Required work:
Print exactly the line that contains "Quigley, who grew", then every following line through the end of the material; include nothing else and no pictures.

Dataset records:
--- --- ---

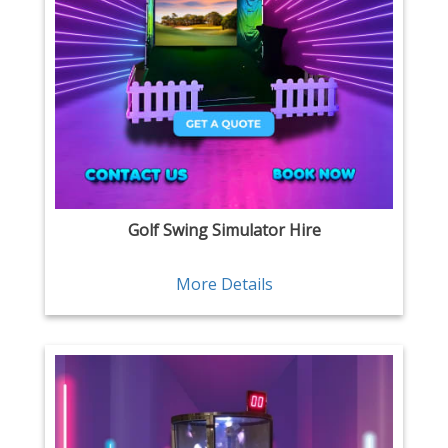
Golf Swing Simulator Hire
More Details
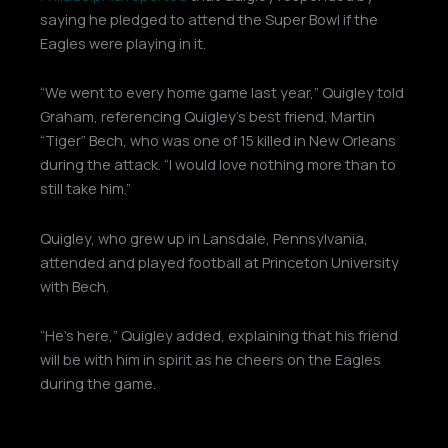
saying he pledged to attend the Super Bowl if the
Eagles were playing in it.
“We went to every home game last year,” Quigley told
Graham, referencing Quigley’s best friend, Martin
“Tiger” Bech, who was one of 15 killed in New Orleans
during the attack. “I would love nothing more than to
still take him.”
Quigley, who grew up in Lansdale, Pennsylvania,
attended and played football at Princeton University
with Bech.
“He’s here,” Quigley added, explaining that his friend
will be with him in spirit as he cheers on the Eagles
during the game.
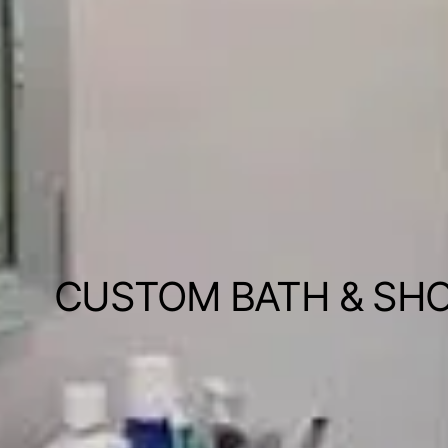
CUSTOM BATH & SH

--- --- ---

Output for this exercise:
Quigley, who grew up in Lansdale, Pennsylvania,
attended and played football at Princeton University
with Bech.
“He’s here,” Quigley added, explaining that his friend
will be with him in spirit as he cheers on the Eagles
during the game.
CUSTOM BATH & SH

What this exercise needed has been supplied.